松本:ビート by 松本誠治、メロディ by 涼平という構成の作曲です。僕は楽器に重きを置くクセがあるので、ヒップホップ的なトラック・メイキングをやりたくて。この曲はそれとはちょっと違うものになったけど、ナチュラルなものにしたかったんです。ギターのリフレインがちょっと明るく聴こえるようにして、あとはみんながハッピーでピースフルな感じでやれたらいいな、というテーマくらいしかなかったので、(涼平に)"こんな感じなんだけど、メロディどうっすか?"となんとも雑に投げたところ、グッド・メロディが飛んできたので"もうこれっしょ! ばっちりでしょ"と。歌詞は"ピースフル"をテーマにしてレンレンに振ったら、これまたグッドなものが返ってきまして。

宮川:ストレートに書こうと思って。

松本:英文ではなく英単語として並べているし、ちゃんと意味にもなっているし、歌の譜割りに聴きやすく単語がハマッている。それがすごくきれいに歌われているので、ナチュラルだなと思います。メンバーそれぞれの演奏もナチュラルだし。バンドの楽しさやハッピーな空気が封入されれば、この曲は万事オッケーだったんですよね。僕はライヴみたいな雰囲気が欲しかったから、そんなにタイトに気張らず、ヘタった感じの演奏にしたくて。ギターの音像もハイファイな音ではなくローファイっぽい、そういうものがどうしてもやりたかったんです。だからJOTAROも最初は座ってレコーディングしてたけど、途中からヘッドフォンを外して立って弾いてたし。
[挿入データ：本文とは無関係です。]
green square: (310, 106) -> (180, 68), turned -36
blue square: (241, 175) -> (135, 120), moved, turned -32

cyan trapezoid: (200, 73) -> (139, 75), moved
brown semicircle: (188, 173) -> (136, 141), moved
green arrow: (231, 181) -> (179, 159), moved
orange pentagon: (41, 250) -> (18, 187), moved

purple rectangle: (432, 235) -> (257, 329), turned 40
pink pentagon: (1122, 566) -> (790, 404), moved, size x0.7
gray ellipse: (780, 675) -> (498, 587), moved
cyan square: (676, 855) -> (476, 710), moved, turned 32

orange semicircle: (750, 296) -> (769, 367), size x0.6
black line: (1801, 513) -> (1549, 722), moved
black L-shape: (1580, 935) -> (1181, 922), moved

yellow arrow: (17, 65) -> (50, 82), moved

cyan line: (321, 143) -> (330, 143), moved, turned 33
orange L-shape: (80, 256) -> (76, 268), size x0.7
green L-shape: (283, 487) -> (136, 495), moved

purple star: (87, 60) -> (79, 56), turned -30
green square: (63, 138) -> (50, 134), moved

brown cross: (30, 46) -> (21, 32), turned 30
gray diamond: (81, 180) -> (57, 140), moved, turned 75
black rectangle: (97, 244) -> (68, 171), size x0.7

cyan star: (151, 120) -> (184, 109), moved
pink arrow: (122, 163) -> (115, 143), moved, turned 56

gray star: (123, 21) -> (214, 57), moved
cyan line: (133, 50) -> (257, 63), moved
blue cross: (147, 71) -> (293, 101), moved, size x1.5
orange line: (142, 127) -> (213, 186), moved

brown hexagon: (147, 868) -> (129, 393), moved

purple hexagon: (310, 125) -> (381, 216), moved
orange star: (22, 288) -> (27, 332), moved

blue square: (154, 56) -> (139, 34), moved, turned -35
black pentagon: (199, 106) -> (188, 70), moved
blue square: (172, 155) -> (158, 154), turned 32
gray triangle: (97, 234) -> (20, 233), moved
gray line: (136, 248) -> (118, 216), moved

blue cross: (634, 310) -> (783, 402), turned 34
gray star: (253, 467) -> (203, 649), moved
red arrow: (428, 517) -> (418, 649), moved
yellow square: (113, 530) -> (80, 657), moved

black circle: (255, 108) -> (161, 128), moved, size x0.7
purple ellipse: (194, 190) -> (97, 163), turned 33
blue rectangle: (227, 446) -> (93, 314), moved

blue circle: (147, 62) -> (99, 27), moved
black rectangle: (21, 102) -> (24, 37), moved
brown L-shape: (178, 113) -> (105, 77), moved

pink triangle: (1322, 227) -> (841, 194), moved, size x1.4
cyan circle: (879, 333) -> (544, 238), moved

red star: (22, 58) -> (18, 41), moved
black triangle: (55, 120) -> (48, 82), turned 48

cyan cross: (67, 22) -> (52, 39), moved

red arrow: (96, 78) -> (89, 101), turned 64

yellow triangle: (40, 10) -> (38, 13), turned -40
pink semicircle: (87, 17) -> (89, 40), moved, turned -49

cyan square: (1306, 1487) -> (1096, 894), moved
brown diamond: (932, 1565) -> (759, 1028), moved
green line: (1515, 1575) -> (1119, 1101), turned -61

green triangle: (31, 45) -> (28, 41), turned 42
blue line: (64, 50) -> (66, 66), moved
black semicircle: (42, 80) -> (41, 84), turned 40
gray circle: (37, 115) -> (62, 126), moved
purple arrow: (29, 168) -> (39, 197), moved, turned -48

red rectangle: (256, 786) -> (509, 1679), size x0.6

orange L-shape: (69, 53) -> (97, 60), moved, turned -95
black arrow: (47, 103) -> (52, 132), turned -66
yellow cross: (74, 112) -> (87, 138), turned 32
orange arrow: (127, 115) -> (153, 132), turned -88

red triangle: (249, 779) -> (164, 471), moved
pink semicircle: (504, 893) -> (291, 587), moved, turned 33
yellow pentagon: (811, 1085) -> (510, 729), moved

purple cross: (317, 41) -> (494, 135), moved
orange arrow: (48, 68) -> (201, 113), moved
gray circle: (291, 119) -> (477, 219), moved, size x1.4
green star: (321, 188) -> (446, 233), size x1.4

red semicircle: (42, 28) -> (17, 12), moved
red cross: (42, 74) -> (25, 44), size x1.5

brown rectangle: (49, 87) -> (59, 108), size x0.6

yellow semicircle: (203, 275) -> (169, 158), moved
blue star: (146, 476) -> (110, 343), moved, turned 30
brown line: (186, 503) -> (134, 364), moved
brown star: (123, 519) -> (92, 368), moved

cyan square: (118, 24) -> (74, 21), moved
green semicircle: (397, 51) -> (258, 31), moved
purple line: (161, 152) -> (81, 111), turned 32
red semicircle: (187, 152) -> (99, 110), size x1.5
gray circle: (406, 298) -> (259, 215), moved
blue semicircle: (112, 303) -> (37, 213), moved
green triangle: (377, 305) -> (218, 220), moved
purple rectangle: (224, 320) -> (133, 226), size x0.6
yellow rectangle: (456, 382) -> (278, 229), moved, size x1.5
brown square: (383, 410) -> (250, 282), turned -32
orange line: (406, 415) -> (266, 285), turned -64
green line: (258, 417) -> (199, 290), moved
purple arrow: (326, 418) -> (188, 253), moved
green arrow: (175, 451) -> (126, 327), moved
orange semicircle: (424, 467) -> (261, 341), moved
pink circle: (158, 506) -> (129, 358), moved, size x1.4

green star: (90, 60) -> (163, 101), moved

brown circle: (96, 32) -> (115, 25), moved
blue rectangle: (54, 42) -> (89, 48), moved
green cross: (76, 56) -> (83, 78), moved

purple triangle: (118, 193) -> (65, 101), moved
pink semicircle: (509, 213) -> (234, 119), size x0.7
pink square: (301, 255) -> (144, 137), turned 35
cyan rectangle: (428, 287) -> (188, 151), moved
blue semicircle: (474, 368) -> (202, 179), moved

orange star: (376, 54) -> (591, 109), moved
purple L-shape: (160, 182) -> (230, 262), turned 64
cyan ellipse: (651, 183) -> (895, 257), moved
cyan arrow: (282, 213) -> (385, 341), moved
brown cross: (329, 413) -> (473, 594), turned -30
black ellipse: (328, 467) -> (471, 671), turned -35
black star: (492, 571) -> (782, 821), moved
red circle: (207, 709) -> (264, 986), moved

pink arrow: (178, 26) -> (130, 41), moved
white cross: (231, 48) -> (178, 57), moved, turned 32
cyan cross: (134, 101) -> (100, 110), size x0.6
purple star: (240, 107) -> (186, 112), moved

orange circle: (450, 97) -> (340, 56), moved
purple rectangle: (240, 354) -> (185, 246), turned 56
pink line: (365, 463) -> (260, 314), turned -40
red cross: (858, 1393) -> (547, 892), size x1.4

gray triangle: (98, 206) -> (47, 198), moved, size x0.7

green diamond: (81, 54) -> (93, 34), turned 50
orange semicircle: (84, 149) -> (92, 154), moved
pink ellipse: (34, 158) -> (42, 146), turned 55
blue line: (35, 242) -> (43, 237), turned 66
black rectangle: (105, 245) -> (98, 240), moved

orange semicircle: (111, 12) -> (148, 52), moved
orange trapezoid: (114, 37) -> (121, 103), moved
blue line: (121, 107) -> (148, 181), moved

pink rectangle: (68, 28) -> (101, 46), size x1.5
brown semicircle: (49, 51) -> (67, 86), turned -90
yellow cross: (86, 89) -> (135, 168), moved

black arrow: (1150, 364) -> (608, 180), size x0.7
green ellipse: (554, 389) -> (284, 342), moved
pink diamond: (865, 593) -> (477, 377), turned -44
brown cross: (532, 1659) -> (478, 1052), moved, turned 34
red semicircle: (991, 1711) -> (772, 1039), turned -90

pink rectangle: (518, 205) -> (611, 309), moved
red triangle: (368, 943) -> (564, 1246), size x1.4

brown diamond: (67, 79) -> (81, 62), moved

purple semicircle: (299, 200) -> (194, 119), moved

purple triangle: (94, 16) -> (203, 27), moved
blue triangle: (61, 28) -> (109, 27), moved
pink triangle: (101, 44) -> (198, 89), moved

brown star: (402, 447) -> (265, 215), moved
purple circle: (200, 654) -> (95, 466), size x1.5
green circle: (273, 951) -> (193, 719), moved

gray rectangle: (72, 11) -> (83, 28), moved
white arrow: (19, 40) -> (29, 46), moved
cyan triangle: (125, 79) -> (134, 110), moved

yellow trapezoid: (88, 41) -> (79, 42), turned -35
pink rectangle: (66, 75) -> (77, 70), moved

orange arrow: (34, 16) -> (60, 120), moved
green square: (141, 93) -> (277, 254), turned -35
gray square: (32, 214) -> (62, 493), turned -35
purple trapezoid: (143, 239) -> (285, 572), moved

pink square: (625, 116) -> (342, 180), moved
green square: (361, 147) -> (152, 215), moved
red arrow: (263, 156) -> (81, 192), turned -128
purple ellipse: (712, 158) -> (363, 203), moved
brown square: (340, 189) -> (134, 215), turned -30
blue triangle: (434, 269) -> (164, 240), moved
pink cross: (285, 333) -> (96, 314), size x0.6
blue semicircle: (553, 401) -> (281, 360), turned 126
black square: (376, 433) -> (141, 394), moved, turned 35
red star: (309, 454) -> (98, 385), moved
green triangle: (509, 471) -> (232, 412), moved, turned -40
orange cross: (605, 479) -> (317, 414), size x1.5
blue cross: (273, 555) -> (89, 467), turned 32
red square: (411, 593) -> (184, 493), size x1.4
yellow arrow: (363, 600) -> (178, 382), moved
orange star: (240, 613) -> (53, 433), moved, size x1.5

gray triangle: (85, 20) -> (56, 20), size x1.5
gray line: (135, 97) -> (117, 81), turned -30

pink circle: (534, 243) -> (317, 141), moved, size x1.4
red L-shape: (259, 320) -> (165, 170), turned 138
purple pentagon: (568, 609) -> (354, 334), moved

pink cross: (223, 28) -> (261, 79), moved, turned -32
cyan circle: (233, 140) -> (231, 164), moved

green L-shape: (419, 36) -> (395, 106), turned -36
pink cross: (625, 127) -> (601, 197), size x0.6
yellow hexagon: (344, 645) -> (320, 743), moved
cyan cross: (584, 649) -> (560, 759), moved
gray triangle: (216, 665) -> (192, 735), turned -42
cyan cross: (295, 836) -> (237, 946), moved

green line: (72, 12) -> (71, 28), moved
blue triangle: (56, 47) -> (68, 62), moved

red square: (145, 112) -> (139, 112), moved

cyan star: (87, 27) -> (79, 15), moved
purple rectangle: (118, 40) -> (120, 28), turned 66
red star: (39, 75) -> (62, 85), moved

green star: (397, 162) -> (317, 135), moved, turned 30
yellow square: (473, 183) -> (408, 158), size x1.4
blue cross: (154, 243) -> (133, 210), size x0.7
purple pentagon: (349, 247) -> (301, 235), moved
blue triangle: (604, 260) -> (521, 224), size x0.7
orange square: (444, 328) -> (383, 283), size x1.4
JOTARO:座ってやるとハッピー感が出なかったんですよね。"小難しいことをしないでくれ"とオーダーがあったので、本当にただ弾いたままのようなもので(誠治君に)"これでいい?"と聞いたら"いいよ"と言われて。だから、レコーディングまでに他の曲はすっごい練習したけど、誠治君の曲は1回も練習してない(笑)。練習しちゃいけないんだなと思った。普通はもっと決め込むんだけど、この曲はそのとき出たものでやるものなんだなと。

松本:そうそうそう。メンバーの顔が見えるような、そういう感じの曲にしたかったんですよね。

-涼平さんのメロディっぽくないところは、松本さんの作った土台の影響かもしれないですね。そして「The Lovers」はとてもエモーショナルな曲で。

涼平:これはCOALTAR OF THE DEEPERSみたいな曲にしたいなと思って。だからギターは左右轟音で、全部で8本くらい鳴っているんです。音的にはシューゲイズで、JC(※歪み系のギター・サウンドによく使われる、ローランド製のアンプ)みたいなアンプにメタルのようなディストーションとファズとリバーブで飛ばして、そういうものがめちゃくちゃ鳴っている中で歌が埋もれないでいてくれたら嬉しいなという発想ですね。歌詞にある"Under the Sea Lovers"のとおり、海の底の苦しい気分も音で出せているかなと。最初はイントロが短かったんですけど、あとから思いついたので長くして。それが、JOTARO君がさっき言ってた部分ですね。4人の演奏だけでうねりやノリが出ているなと思います。

松本:イントロだけでもドラム・パターンが4つあります。......なんでこんなことになってるんだろう(笑)。びっくりしちゃったね~。

JOTARO:だから全員の演奏の情報量がすごい曲なんですけど、まとまってるのがまたすごいなと思って。

涼平:それは歌やみんなのプレイがあるからですね。

-ミクスチャーのセンスが音楽ジャンルだけでなく音質から発揮されている。それはジャンル問わず"音楽"という括りで幅広く音楽を聴いてきた世代特有のものだなと思います。

涼平:そうですね。そもそも誠治君と仲良くなったのも"それ俺も聴いてる!"という話ですごく盛り上がったからだから。誠治君からいろんなものを教えてもらってるし。この4人はそれぞれが違うところにいるから、お互い刺激し合えるバンドなんですよね。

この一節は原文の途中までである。